Puddles of bloody fluid flood the cavity, but only from minuscule arteries. The topography of the heart monitor and vitals signs remains reassuringly mountainous.
Dr. Spetzler attacks the seemingly unending tumor from all sides. The tissues begin to look deceptively similar.

“This is where I trust what the wand is seeing,” Dr. Rekate says, “because it’s not so obvious inside.”

2:17. Dr. Spetzler rises. “I don’t think there’s any more,” he says. He exits unceremoniously, with a “Thank you” from Dr. Rekate.

When the door shuts, Dr. Wait shakes his head. “Holy cow,” he says, about Dr. Spetzler’s decision to run the aspirator over the basilar artery. “I don’t think I’ll ever do that.”

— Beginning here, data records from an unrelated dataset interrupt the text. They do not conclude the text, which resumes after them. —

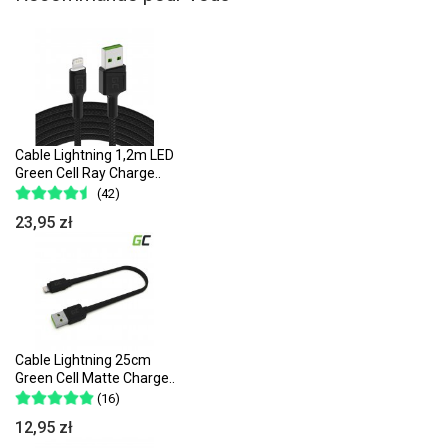
Cable Lightning 1,2m LED
Green Cell Ray Charge..
(42)
23,95 zł
Cable Lightning 25cm
Green Cell Matte Charge..
(16)
12,95 zł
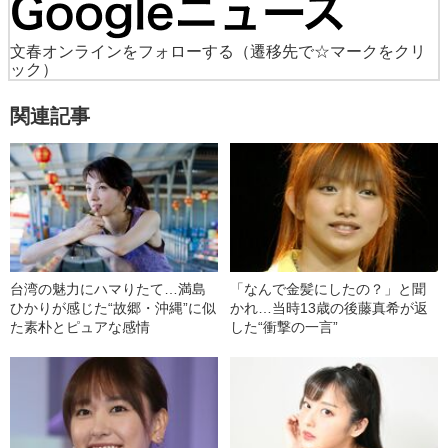
文春オンラインをフォローする
（遷移先で☆マークをクリ
ック）
関連記事
台湾の魅力にハマりたて…満島
「なんで金髪にしたの？」と聞
ひかりが感じた“故郷・沖縄”に似
かれ…当時13歳の後藤真希が返
た素朴とピュアな感情
した“衝撃の一言”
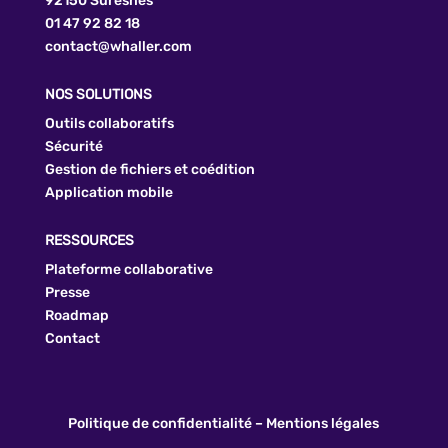
92150 Suresnes
01 47 92 82 18
contact@whaller.com
NOS SOLUTIONS
Outils collaboratifs
Sécurité
Gestion de fichiers et coédition
Application mobile
RESSOURCES
Plateforme collaborative
Presse
Roadmap
Contact
Politique de confidentialité
–
Mentions légales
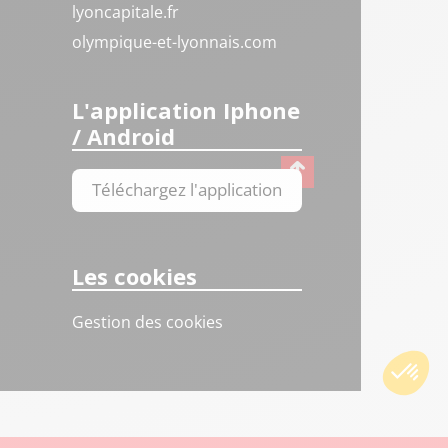
lyoncapitale.fr
olympique-et-lyonnais.com
L'application Iphone
/ Android
Téléchargez l'application
Les cookies
Gestion des cookies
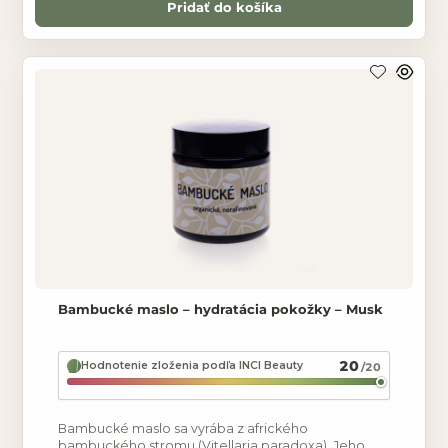
Pridať do košíka
Bambucké maslo – hydratácia pokožky – Musk
20
Hodnotenie zloženia podľa INCI Beauty
/20
Bambucké maslo sa vyrába z afrického
bambuckého stromu (Vitellaria paradoxa). Jeho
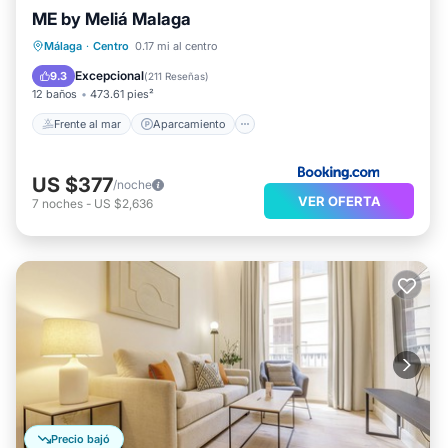
ME by Meliá Malaga
Frente al mar
Aparcamiento
Piscina
Málaga
·
Centro
0.17 mi al centro
Vista al mar
Excepcional
9.3
(
211 Reseñas
)
12 baños
473.61 pies²
Frente al mar
Aparcamiento
US $377
/noche
VER OFERTA
7
noches
-
US $2,636
Precio bajó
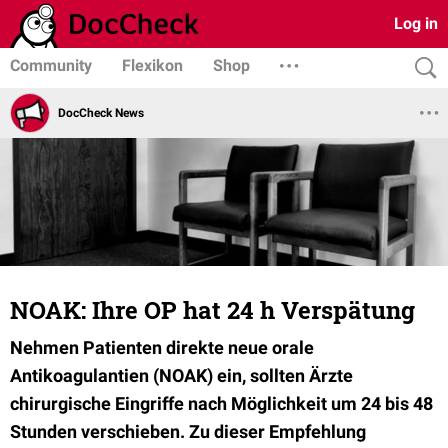
Log in
Community
Flexikon
Shop
DocCheck News
NOAK: Ihre OP hat 24 h Verspätung
Nehmen Patienten direkte neue orale
Antikoagulantien (NOAK) ein, sollten Ärzte
chirurgische Eingriffe nach Möglichkeit um 24 bis 48
Stunden verschieben. Zu dieser Empfehlung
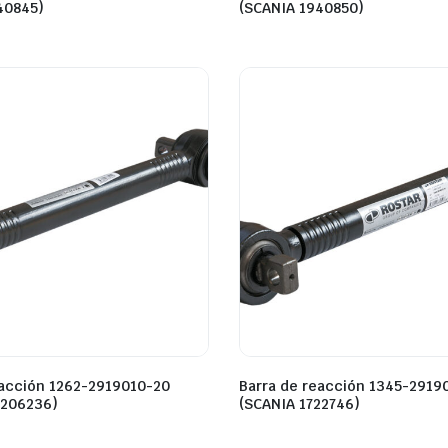
40845)
(SCANIA 1940850)
eacción 1262-2919010-20
Barra de reacción 1345-2919
2206236)
(SCANIA 1722746)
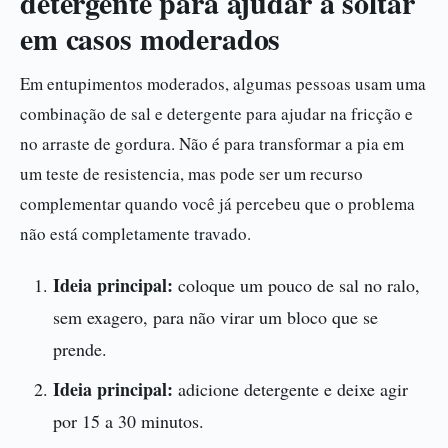
detergente para ajudar a soltar
em casos moderados
Em entupimentos moderados, algumas pessoas usam uma
combinação de sal e detergente para ajudar na fricção e
no arraste de gordura. Não é para transformar a pia em
um teste de resistencia, mas pode ser um recurso
complementar quando você já percebeu que o problema
não está completamente travado.
Ideia principal:
coloque um pouco de sal no ralo,
sem exagero, para não virar um bloco que se
prende.
Ideia principal:
adicione detergente e deixe agir
por 15 a 30 minutos.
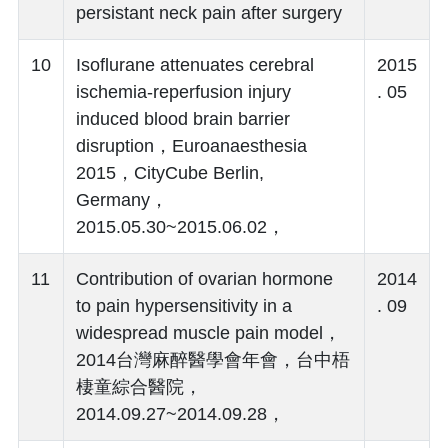
persistant neck pain after surgery
10
Isoflurane attenuates cerebral
2015
ischemia-reperfusion injury
. 05
induced blood brain barrier
disruption，Euroanaesthesia
2015，CityCube Berlin,
Germany，
2015.05.30~2015.06.02，
11
Contribution of ovarian hormone
2014
to pain hypersensitivity in a
. 09
widespread muscle pain model，
2014台灣麻醉醫學會年會，台中梧
棲童綜合醫院，
2014.09.27~2014.09.28，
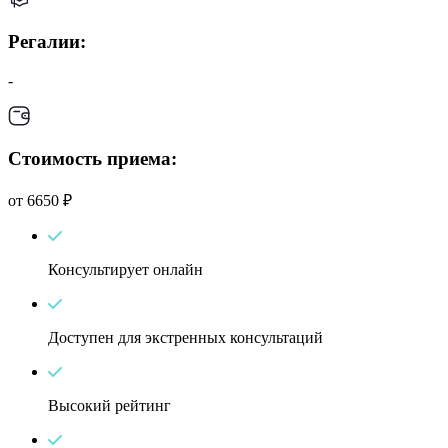
Регалии:
-
Стоимость приема:
от 6650 ₽
Консультирует онлайн
Доступен для экстренных консультаций
Высокий рейтинг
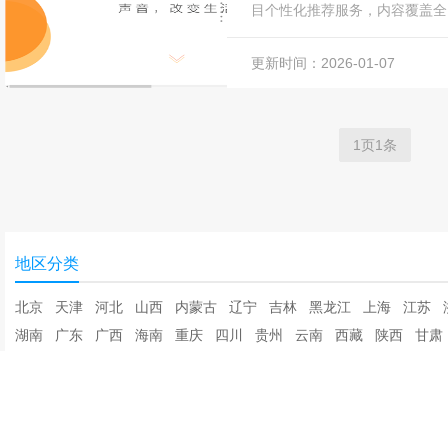
目个性化推荐服务，内容覆盖全
脱口秀、健康、交通、娱乐、时尚
更新时间：2026-01-07
1页1条
地区分类
北京
天津
河北
山西
内蒙古
辽宁
吉林
黑龙江
上海
江苏
湖南
广东
广西
海南
重庆
四川
贵州
云南
西藏
陕西
甘肃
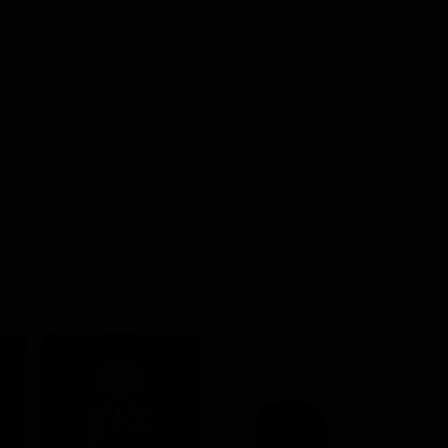
020
 / Drammatico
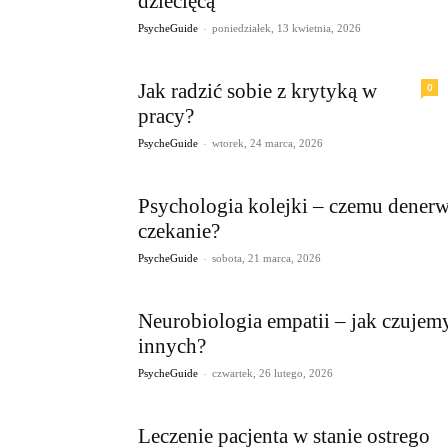
dziecięcą
-
PsycheGuide
poniedziałek, 13 kwietnia, 2026
Jak radzić sobie z krytyką w
0
pracy?
-
PsycheGuide
wtorek, 24 marca, 2026
Psychologia kolejki – czemu denerw
czekanie?
-
PsycheGuide
sobota, 21 marca, 2026
Neurobiologia empatii – jak czujem
innych?
-
PsycheGuide
czwartek, 26 lutego, 2026
Leczenie pacjenta w stanie ostrego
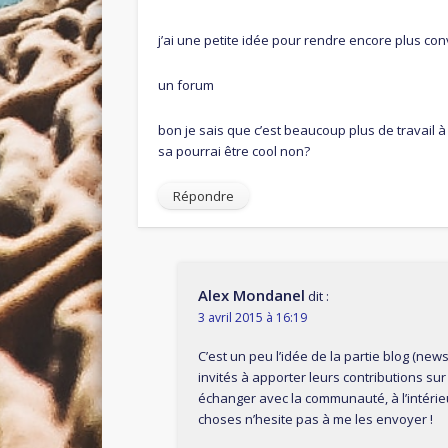
j’ai une petite idée pour rendre encore plus convi
un forum
bon je sais que c’est beaucoup plus de travail 
sa pourrai être cool non?
Répondre
Alex Mondanel
dit :
3 avril 2015 à 16:19
C’est un peu l’idée de la partie blog (ne
invités à apporter leurs contributions sur
échanger avec la communauté, à l’intérieu
choses n’hesite pas à me les envoyer !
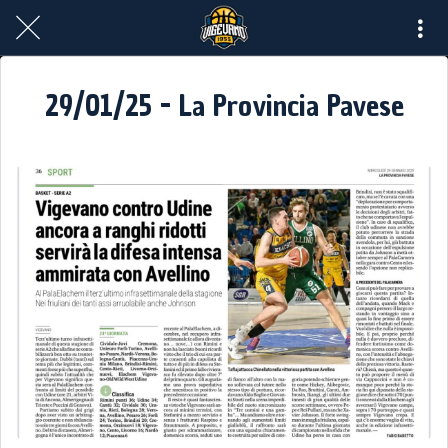
29/01/25 - La Provincia Pavese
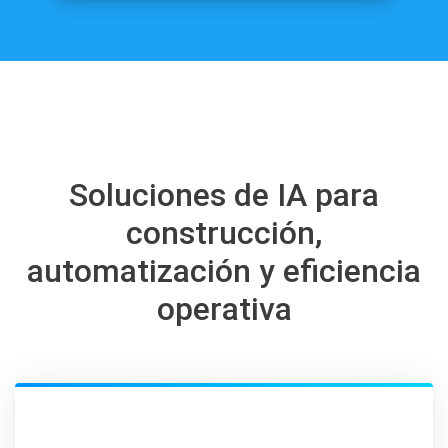
Soluciones de IA para
construcción,
automatización y eficiencia
operativa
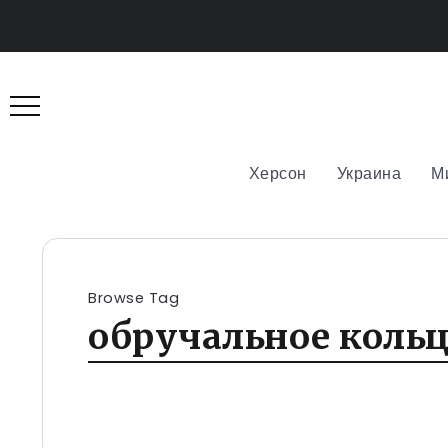
Херсон
Украина
М
Browse Tag
обручальное коль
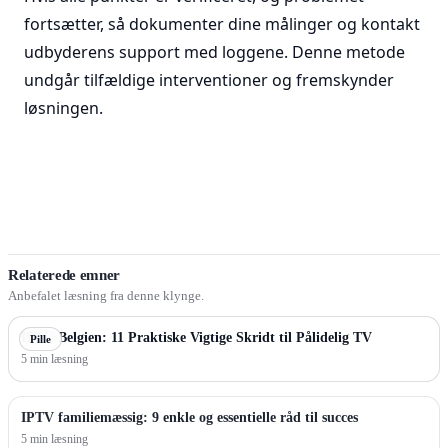
fortsætter, så dokumenter dine målinger og kontakt
udbyderens support med loggene. Denne metode
undgår tilfældige interventioner og fremskynder
løsningen.
Relaterede emner
Anbefalet læsning fra denne klynge.
IPTV Belgien: 11 Praktiske Vigtige Skridt til Pålidelig TV
Pille
5 min læsning
IPTV familiemæssig: 9 enkle og essentielle råd til succes
5 min læsning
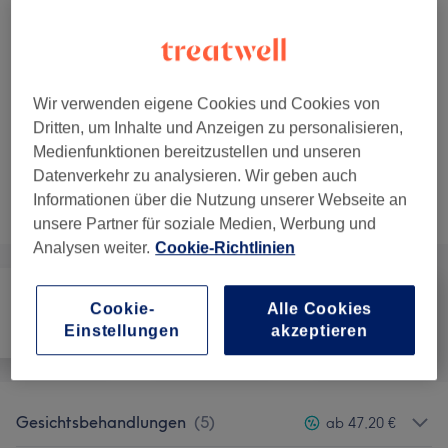
1 Std. 20 Min.
359 €
3x Premium
Auswählen
1 Std. 40 Min.
449 €
3x Exclusive
Auswählen
Wir verwenden eigene Cookies und Cookies von
2 Std.
Dritten, um Inhalte und Anzeigen zu personalisieren,
Medienfunktionen bereitzustellen und unseren
Datenverkehr zu analysieren. Wir geben auch
Nicht gefunden wonach du gesucht hast?
Informationen über die Nutzung unserer Webseite an
Alle Services
unsere Partner für soziale Medien, Werbung und
Analysen weiter.
Cookie-Richtlinien
Cookie-
Alle Cookies
Alle
Haarentfernung
Gesicht
Einstellungen
akzeptieren
Gesichtsbehandlungen
(
5
)
ab 47,20 €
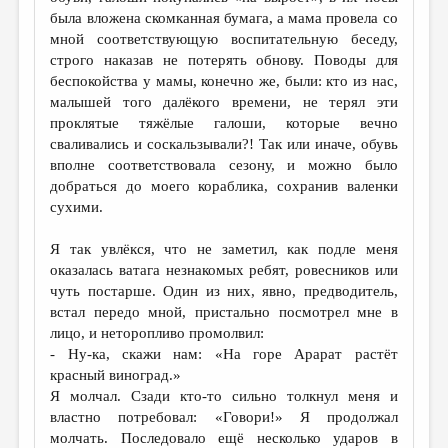
МАЛАЯ ПРОЗА
была вложена скомканная бумага, а мама провела со
мной соответствующую воспитательную беседу,
ЭССЕИСТИКА
строго наказав не потерять обнову. Поводы для
ЛИТЕРАТУРОВЕДЕНИЕ
беспокойства у мамы, конечно же, были: кто из нас,
малышей того далёкого времени, не терял эти
КУЛЬТУРОВЕДЕНИЕ
проклятые тяжёлые галоши, которые вечно
сваливались и соскальзывали?! Так или иначе, обувь
ПУБЛИЦИСТИКА
вполне соответствовала сезону, и можно было
РЕЦЕНЗИРОВАНИЕ
добраться до моего кораблика, сохранив валенки
сухими.
ЦИКЛЫ ПУБЛИКАЦИЙ
Я так увлёкся, что не заметил, как подле меня
ТРЕДИАКОВСКИЙ
оказалась ватага незнакомых ребят, ровесников или
МЕДИА
чуть постарше. Один из них, явно, предводитель,
встал передо мной, пристально посмотрел мне в
ВКОНТАКТЕ
лицо, и неторопливо промолвил:
- Ну-ка, скажи нам: «На горе Арарат растёт
красный виноград.»
Я молчал. Сзади кто-то сильно толкнул меня и
властно потребовал: «Говори!» Я продолжал
молчать. Последовало ещё несколько ударов в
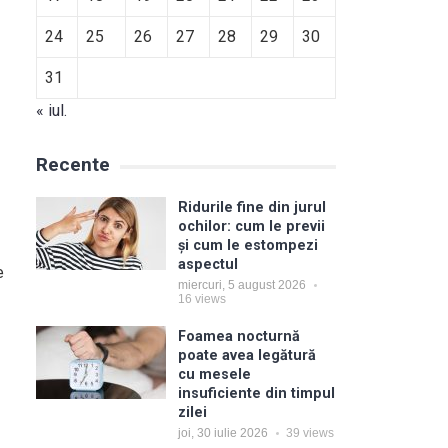
24
25
26
27
28
29
30
31
« iul.
Recente
Ridurile fine din jurul
ochilor: cum le previi
și cum le estompezi
aspectul
e
miercuri, 5 august 2026
16
views
Foamea nocturnă
poate avea legătură
cu mesele
insuficiente din timpul
zilei
joi, 30 iulie 2026
39
views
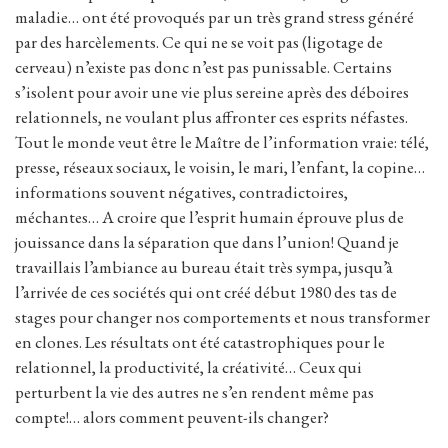
maladie… ont été provoqués par un très grand stress généré
par des harcèlements. Ce qui ne se voit pas (ligotage de
cerveau) n’existe pas donc n’est pas punissable. Certains
s’isolent pour avoir une vie plus sereine après des déboires
relationnels, ne voulant plus affronter ces esprits néfastes.
Tout le monde veut être le Maître de l’information vraie: télé,
presse, réseaux sociaux, le voisin, le mari, l’enfant, la copine…
informations souvent négatives, contradictoires,
méchantes… A croire que l’esprit humain éprouve plus de
jouissance dans la séparation que dans l’union! Quand je
travaillais l’ambiance au bureau était très sympa, jusqu’à
l’arrivée de ces sociétés qui ont créé début 1980 des tas de
stages pour changer nos comportements et nous transformer
en clones. Les résultats ont été catastrophiques pour le
relationnel, la productivité, la créativité… Ceux qui
perturbent la vie des autres ne s’en rendent même pas
compte!… alors comment peuvent-ils changer?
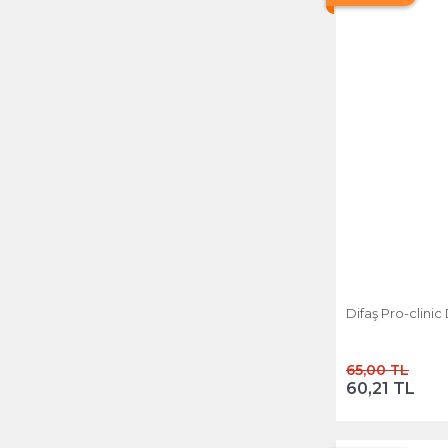
Difaş Pro-clinic
65,00 TL
60,21 TL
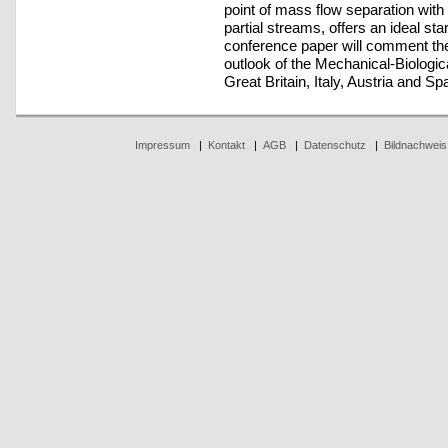
point of mass flow separation with e
partial streams, offers an ideal sta
conference paper will comment the
outlook of the Mechanical-Biolog
Great Britain, Italy, Austria and Spa
Impressum
|
Kontakt
|
AGB
|
Datenschutz
|
Bildnachweis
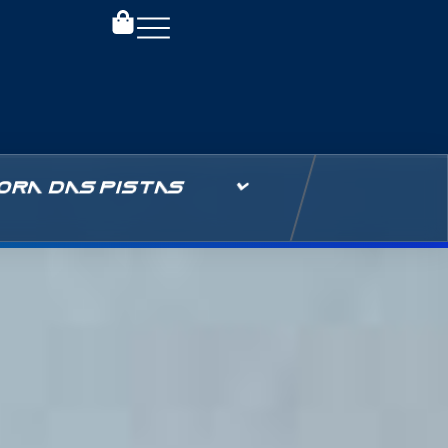
ORA DAS PISTAS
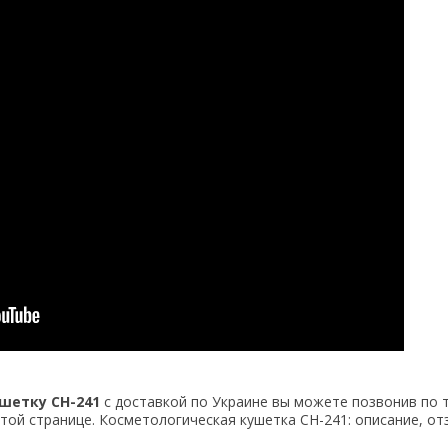
шетку CH-241
с доставкой по Украине вы можете позвонив по 
той странице. Косметологическая кушетка CH-241: описание, от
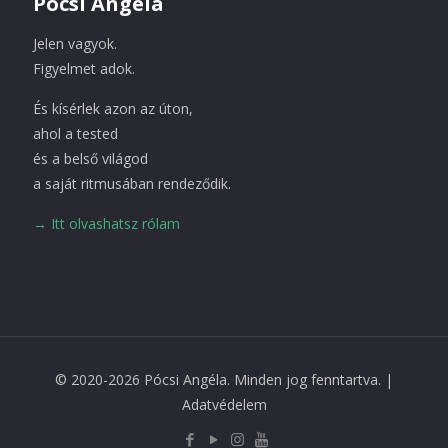
Pócsi Angéla
Jelen vagyok.
Figyelmet adok.
És kísérlek azon az úton,
ahol a tested
és a belső világod
a saját ritmusában rendeződik.
→ Itt olvashatsz rólam
© 2020-2026 Pócsi Angéla. Minden jog fenntartva. |
Adatvédelem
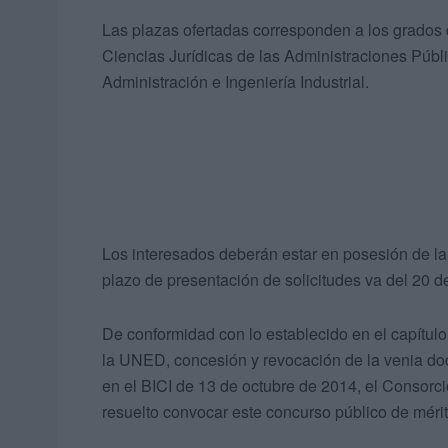
Las plazas ofertadas corresponden a los grados 
Ciencias Jurídicas de las Administraciones Públi
Administración e Ingeniería Industrial.
Los interesados deberán estar en posesión de la 
plazo de presentación de solicitudes va del 20 de
De conformidad con lo establecido en el capítulo
la UNED, concesión y revocación de la venia doc
en el BICI de 13 de octubre de 2014, el Consorc
resuelto convocar este concurso público de mérito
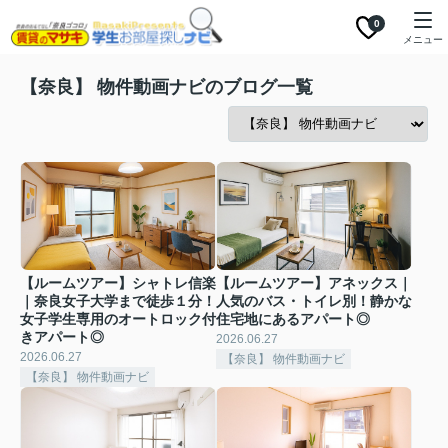
0
メニュー
【奈良】 物件動画ナビのブログ一覧
【ルームツアー】シャトレ信楽
【ルームツアー】アネックス｜
｜奈良女子大学まで徒歩１分！
人気のバス・トイレ別！静かな
女子学生専用のオートロック付
住宅地にあるアパート◎
きアパート◎
2026.06.27
2026.06.27
【奈良】 物件動画ナビ
【奈良】 物件動画ナビ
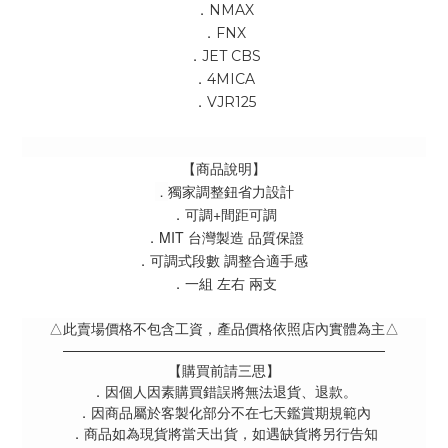
．NMAX
．FNX
．JET CBS
．4MICA
．VJR125
【商品說明】
獨家調整鈕省力設計
．
．可調+間距可調
．MIT 台灣製造 品質保證
．可調式段數 調整合適手感 
．一組 左右 兩支
△此賣場價格不包含工資，產品價格依照店內實體為主△
———————————————————————
【購買前請三思】
．因個人因素購買錯誤將無法退貨、退款。
．因商品屬於客製化部分不在七天鑑賞期規範內
．商品如為現貨將當天出貨，如遇缺貨將另行告知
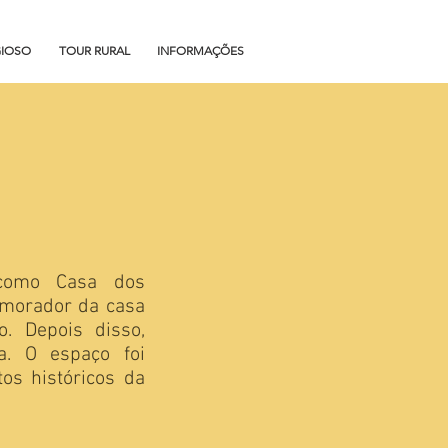
GIOSO
TOUR RURAL
INFORMAÇÕES
como Casa dos
 morador da casa
. Depois disso,
a. O espaço foi
os históricos da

Dr. Wait begins to close Grace up and prepare her for another M.R.I. Dr. Rekate leaves. The rock music returns.

At 5 p.m., the results are revealed. “Wow, we got all of that thing out,” Dr. Wait says. But he adds, “I can’t guarantee she’ll never have another seizure.”

Once removed, a hypothalamic hamartoma will not grow back. But Grace’s fate remains to be seen. At Barrow, 90 percent of hamartoma patients emerge from transcallosal surgery with at least 90 percent fewer seizures, Dr. Rekate says, and 60 percent of those are seizure-free. Ten percent are not helped at all. Two patients have died.
The transcallosal approach is an old approach for tumors of the ventricle, but it is new for H.H., said Dr. George Jallo, a pediatric neurosurgeon at Johns Hopkins Hospital in Baltimore.

“The doctors at Barrow have refined the technique, and they’ve had great success,” Dr. Jallo said. But he added: “The verdict is still out. We need many more years following these children to see what the long-term effects are.”

A year after the operation, Grace still suffers from a form of diabetes and low thyroid function, but these conditions are improving. Thanks to physical and speech therapy, she is catching up in her development, growing more active and sociable.
She must continue to get Lupron injections every 28 days until she is 11, to stave off the precocious puberty. But most important, she no longer experiences the seizures that convulsed her with seeming rage or laughter.

Now when Grace laughs, it is not the tumor, but the lyrical giggle of a sassy, seizure-free 4-year-old.